We have a new cider – Pickled Goose! Cider No.1, as it has been fondly known since pressing it in early October, is a mix of Tremlett’s Bitter, Lord Derby, Ellison’s Orange and Forfar. It fermented reasonably quickly, over the course of four weeks, and is now bottled – ready to drink! I have to admit, I haven’t drunk it in anger yet, and feel the need to drink a bottle of it alongside cider No.2 (Tally Ho) is in order, to compare flavours. Again, as every other time, I’ve missed the chance to bottle it with some reserve sugar still unfermented, so it’s a flat dry cider. It didn’t help that I was away when it finished!
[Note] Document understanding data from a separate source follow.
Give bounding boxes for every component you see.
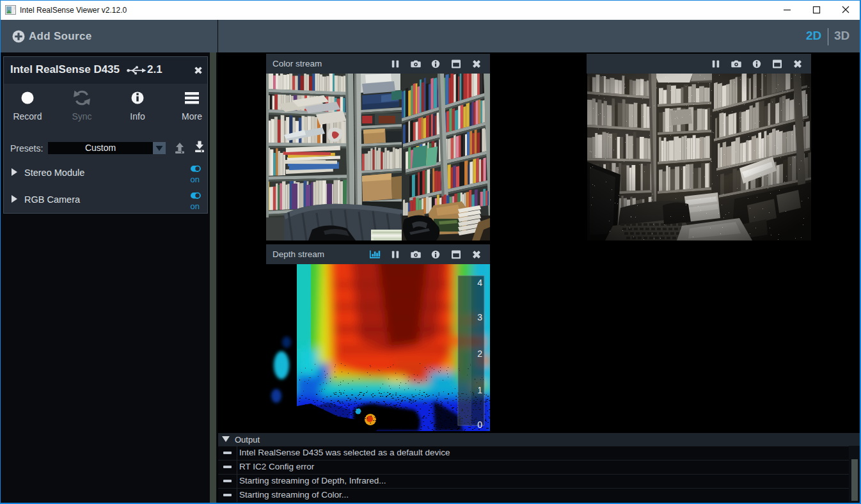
svg-text:on: on — [191, 175, 200, 184]
svg-text:3: 3 — [477, 312, 482, 322]
svg-text:Record: Record — [13, 111, 42, 122]
svg-text:Stereo Module: Stereo Module — [24, 168, 84, 178]
svg-text:1: 1 — [477, 385, 482, 395]
svg-text:on: on — [191, 201, 200, 211]
svg-text:More: More — [182, 111, 202, 122]
svg-text:0: 0 — [477, 420, 482, 430]
svg-text:Info: Info — [130, 111, 145, 122]
svg-text:4: 4 — [477, 278, 482, 288]
svg-text:2: 2 — [477, 349, 482, 359]
svg-text:Sync: Sync — [72, 111, 91, 122]
svg-text:RGB Camera: RGB Camera — [24, 194, 81, 205]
2016 cider 1e Pickled Goose

Pickled Goose cider

The name? Well, we have animals here as you know, but we’ve never used them on a label to date. These two chaps are Barty and Harold, our resident Pilgrim males – who are always acting up, deciding which bit of any unsuspecting human they should sample first. In fairness, Harold has a bit more about him and realises that the humans bring water and corn, so he tends to nip Barty on the back when Barty attempts an attack. During a chat with a friend from abroad, he misheard me and thought I’d mentioned ‘Pickled Goose’, and wrongly assumed it was some sort of thing the English did! Knowing how our two chaps behave, it seemed an appropriate name for a new cider, and there we have it! And before anyone mentions it, yes I know they’re ganders, but it’s just a matter of semantics 🙂

Pickled Onions

Having been sat in the garage for two weeks waiting for their moment in the limelight, time was finally found to do a spot of pickling. These were the Brown pickling SY300 onion seed that we sowed back in March and we were starting to lose some as they turned squidgy.
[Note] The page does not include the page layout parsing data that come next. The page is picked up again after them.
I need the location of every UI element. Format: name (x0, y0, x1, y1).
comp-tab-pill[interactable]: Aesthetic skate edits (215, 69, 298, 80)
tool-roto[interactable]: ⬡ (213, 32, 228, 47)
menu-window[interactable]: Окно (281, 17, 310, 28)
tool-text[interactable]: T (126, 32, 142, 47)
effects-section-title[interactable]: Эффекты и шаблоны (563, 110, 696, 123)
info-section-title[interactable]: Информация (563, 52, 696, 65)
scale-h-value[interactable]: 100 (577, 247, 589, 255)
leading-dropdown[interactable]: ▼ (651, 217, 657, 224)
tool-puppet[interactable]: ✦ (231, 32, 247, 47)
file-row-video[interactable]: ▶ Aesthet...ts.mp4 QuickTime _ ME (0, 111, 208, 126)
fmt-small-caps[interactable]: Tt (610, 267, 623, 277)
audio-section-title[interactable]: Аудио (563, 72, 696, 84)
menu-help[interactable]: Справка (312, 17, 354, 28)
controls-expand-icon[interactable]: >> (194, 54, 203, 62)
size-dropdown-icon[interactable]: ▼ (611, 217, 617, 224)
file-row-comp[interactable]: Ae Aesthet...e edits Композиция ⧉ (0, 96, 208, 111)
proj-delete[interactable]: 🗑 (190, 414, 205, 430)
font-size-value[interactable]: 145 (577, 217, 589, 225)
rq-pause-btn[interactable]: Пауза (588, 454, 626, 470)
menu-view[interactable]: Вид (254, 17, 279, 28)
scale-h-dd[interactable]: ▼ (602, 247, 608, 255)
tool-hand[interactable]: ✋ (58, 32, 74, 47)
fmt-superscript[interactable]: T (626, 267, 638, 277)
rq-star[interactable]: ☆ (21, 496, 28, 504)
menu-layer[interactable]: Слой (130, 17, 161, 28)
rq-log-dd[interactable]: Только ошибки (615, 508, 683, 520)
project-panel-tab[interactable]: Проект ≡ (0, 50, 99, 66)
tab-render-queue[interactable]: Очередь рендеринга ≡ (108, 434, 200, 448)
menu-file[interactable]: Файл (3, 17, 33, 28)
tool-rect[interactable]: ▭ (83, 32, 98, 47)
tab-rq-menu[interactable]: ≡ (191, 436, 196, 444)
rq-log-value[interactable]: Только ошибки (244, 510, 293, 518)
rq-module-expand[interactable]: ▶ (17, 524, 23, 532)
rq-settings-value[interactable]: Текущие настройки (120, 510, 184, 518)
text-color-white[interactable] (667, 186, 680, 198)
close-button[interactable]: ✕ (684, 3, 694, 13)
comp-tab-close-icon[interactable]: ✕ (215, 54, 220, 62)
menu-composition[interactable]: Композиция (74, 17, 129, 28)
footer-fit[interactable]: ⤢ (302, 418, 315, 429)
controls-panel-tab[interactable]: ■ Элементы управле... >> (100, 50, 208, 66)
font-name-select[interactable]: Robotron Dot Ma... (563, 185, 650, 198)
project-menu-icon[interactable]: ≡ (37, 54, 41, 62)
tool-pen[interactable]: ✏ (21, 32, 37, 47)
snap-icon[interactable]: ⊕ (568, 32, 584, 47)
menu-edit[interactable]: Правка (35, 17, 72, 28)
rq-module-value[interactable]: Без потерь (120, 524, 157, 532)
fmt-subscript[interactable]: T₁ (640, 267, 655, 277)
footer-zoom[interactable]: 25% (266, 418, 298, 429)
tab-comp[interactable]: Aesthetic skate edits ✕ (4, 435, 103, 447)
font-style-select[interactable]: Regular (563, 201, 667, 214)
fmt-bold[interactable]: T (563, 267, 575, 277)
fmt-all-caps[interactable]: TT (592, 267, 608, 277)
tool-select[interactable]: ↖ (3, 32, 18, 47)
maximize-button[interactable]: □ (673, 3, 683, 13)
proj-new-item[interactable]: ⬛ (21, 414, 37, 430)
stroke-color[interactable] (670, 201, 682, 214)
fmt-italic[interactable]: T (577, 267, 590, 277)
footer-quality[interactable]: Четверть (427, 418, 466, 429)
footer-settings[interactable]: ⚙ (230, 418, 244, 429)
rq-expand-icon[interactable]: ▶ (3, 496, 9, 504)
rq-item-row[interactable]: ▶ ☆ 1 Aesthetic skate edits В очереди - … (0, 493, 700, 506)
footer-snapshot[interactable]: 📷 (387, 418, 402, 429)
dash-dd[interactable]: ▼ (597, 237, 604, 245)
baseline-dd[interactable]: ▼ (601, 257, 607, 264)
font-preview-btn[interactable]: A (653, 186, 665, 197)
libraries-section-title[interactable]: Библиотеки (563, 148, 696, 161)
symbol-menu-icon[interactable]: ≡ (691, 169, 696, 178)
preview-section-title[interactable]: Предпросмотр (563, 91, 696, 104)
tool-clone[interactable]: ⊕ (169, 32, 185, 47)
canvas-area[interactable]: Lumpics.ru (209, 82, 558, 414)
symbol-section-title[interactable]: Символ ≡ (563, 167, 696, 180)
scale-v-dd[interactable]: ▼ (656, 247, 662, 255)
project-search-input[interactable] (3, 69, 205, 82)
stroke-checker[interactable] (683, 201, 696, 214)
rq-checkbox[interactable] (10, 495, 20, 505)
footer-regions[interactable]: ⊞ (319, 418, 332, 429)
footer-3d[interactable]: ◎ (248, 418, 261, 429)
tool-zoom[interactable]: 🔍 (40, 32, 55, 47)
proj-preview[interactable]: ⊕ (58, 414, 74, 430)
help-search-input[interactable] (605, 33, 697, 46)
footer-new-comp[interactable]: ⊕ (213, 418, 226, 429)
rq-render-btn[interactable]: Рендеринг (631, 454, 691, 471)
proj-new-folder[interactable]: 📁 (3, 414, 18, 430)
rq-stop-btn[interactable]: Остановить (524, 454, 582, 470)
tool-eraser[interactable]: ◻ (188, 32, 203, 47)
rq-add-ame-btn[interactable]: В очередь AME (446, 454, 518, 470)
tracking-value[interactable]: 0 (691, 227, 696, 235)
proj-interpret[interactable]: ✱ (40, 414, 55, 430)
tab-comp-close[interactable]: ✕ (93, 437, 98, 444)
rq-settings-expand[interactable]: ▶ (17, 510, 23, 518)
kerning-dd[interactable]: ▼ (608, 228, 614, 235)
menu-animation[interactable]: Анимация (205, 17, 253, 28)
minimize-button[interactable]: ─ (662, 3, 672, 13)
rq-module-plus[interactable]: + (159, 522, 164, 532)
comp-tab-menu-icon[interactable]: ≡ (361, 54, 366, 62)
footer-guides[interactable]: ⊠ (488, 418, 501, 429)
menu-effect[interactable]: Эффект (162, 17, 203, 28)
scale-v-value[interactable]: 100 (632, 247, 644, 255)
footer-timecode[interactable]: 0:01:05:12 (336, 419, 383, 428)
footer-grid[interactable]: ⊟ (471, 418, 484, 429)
Basic preparation of the onions – spend an evening in front of the telly peeling and topping and tailing them. Give them a good rinse out in fresh cold water. Then pop them all into a bowl, cover with more fresh cold water and add plenty of sea salt until you can’t dissolve any more into the solution. Cover with something to stop flies/dust/dogs/children getting in and leave overnight. The salt leaches the water from the onions and will make for a crisper onion. The fact that it is sea salt in theory gives a clearer finish to the pickle.
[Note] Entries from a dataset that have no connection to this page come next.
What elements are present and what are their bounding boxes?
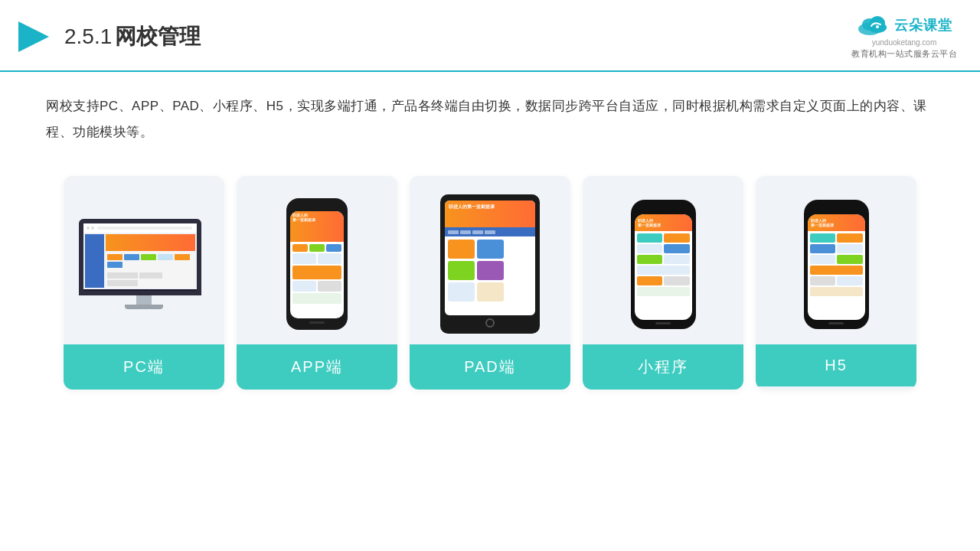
mini-block (810, 255, 836, 264)
phone-banner: 职进人的第一堂刷提课 (290, 211, 344, 242)
mini-block (810, 287, 863, 296)
content-block (124, 254, 139, 260)
mini-block (637, 244, 663, 253)
pc-monitor-mock (79, 219, 209, 309)
card-h5: 职进人的第一堂刷提课 (756, 176, 916, 390)
card-mini-label: 小程序 (583, 344, 743, 390)
mini-block (810, 276, 836, 285)
mini-phone-screen: 职进人的第一堂刷提课 (635, 214, 692, 320)
monitor-content-blocks (106, 253, 195, 269)
pad-tablet-mock: 职进人的第一堂刷提课 (440, 194, 540, 334)
mini-row (810, 255, 863, 264)
content-block (326, 244, 341, 252)
mini-block (664, 244, 690, 253)
content-block (158, 254, 173, 260)
card-app-image: 职进人的第一堂刷提课 (237, 176, 397, 344)
play-icon (15, 18, 52, 55)
card-app-label: APP端 (237, 344, 397, 390)
tablet-nav (445, 227, 535, 236)
h5-phone-mock: 职进人的第一堂刷提课 (804, 200, 869, 329)
mini-block (664, 233, 690, 243)
mini-phone-header: 职进人的第一堂刷提课 (635, 214, 692, 231)
content-block (175, 254, 190, 260)
mini-row (810, 287, 863, 296)
content-row (292, 266, 341, 279)
mini-block (810, 244, 836, 253)
content-block (139, 272, 162, 279)
content-block (292, 281, 316, 292)
cloud-icon (856, 14, 890, 37)
logo-url: yunduoketang.com (872, 38, 937, 47)
h5-phone-home (828, 322, 844, 324)
tablet-card (477, 282, 504, 302)
phone-outer: 职进人的第一堂刷提课 (286, 198, 348, 330)
phone-home-button (309, 321, 325, 324)
card-mini-image: 职进人的第一堂刷提课 (583, 176, 743, 344)
banner-text: 职进人的第一堂刷提课 (290, 211, 344, 223)
description-text: 网校支持PC、APP、PAD、小程序、H5，实现多端打通，产品各终端自由切换，数… (0, 72, 980, 153)
card-pad: 职进人的第一堂刷提课 (410, 176, 570, 390)
content-block (107, 262, 122, 268)
h5-header-text: 职进人的第一堂刷提课 (811, 218, 834, 227)
content-block (309, 244, 325, 252)
card-pad-image: 职进人的第一堂刷提课 (410, 176, 570, 344)
svg-point-5 (876, 25, 879, 28)
nav-dot (87, 227, 90, 230)
tablet-card (477, 240, 504, 259)
mini-block (664, 255, 690, 264)
mini-phone-body-h5 (808, 231, 865, 300)
nav-item (472, 230, 483, 234)
mini-row (810, 244, 863, 253)
card-pad-label: PAD端 (410, 344, 570, 390)
mini-row (810, 233, 863, 243)
content-block (292, 293, 341, 304)
monitor-stand (136, 295, 152, 305)
card-h5-label: H5 (756, 344, 916, 386)
content-block (318, 253, 341, 264)
mini-row (637, 233, 690, 243)
card-pc: PC端 (64, 176, 224, 390)
logo-cloud: 云朵课堂 (856, 14, 952, 37)
content-block (141, 254, 156, 260)
mini-row (637, 244, 690, 253)
tablet-banner-text: 职进人的第一堂刷提课 (445, 201, 535, 214)
phone-screen: 职进人的第一堂刷提课 (290, 211, 344, 318)
content-block (318, 281, 341, 292)
monitor-base (125, 305, 163, 309)
content-row (292, 281, 341, 292)
header-left: 2.5.1网校管理 (15, 18, 201, 55)
mini-phone-notch (652, 207, 674, 212)
mini-block (637, 287, 690, 296)
nav-bar (97, 227, 192, 230)
mini-row (637, 266, 690, 275)
content-block (107, 272, 138, 279)
mini-phone-mock: 职进人的第一堂刷提课 (631, 200, 696, 329)
mini-phone-body (635, 231, 692, 300)
mini-block (810, 266, 863, 275)
mini-block (837, 233, 863, 243)
cards-container: PC端 职进人的第一堂刷提课 (0, 153, 980, 412)
page-title: 2.5.1网校管理 (64, 22, 201, 51)
mini-phone-header-h5: 职进人的第一堂刷提课 (808, 214, 865, 231)
mini-block (837, 255, 863, 264)
mini-block (637, 266, 690, 275)
mini-block (810, 233, 836, 243)
tablet-outer: 职进人的第一堂刷提课 (440, 194, 540, 334)
content-block (107, 254, 122, 260)
nav-item (460, 230, 471, 234)
logo-brand-text: 云朵课堂 (894, 16, 952, 34)
logo-area: 云朵课堂 yunduoketang.com 教育机构一站式服务云平台 (851, 14, 957, 60)
mini-row (637, 276, 690, 285)
tablet-card (477, 261, 504, 280)
content-row (292, 244, 341, 252)
mini-block (637, 255, 663, 264)
mini-block (837, 276, 863, 285)
tablet-card (448, 282, 475, 302)
content-block (107, 280, 138, 286)
content-block (292, 244, 308, 252)
mini-block (637, 276, 663, 285)
nav-item (448, 230, 459, 234)
content-block (292, 266, 341, 279)
mini-phone-outer: 职进人的第一堂刷提课 (631, 200, 696, 329)
mini-phone-outer-h5: 职进人的第一堂刷提课 (804, 200, 869, 329)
Next day, drain the onions and pat dry to get rid of as much water as possible. As it was my first time I cheated and used ready-spiced pickling vinegar – I washed and popped into a 100 degree oven the jars. Not one for totally cheating, and feeling slightly adventurous, I mixed the pickling vinegar with balsamic vinegar – 2 parts PV to 1 part BV, and then brought the pickling/balsamic vinegar concoction to simmering point. Removed the jars from the oven, popped the onions in tightly and poured the warm vinegar in. The heated contents pulled the pop-up middle of the jar lid down to create a decent seal as it cooled. Job done.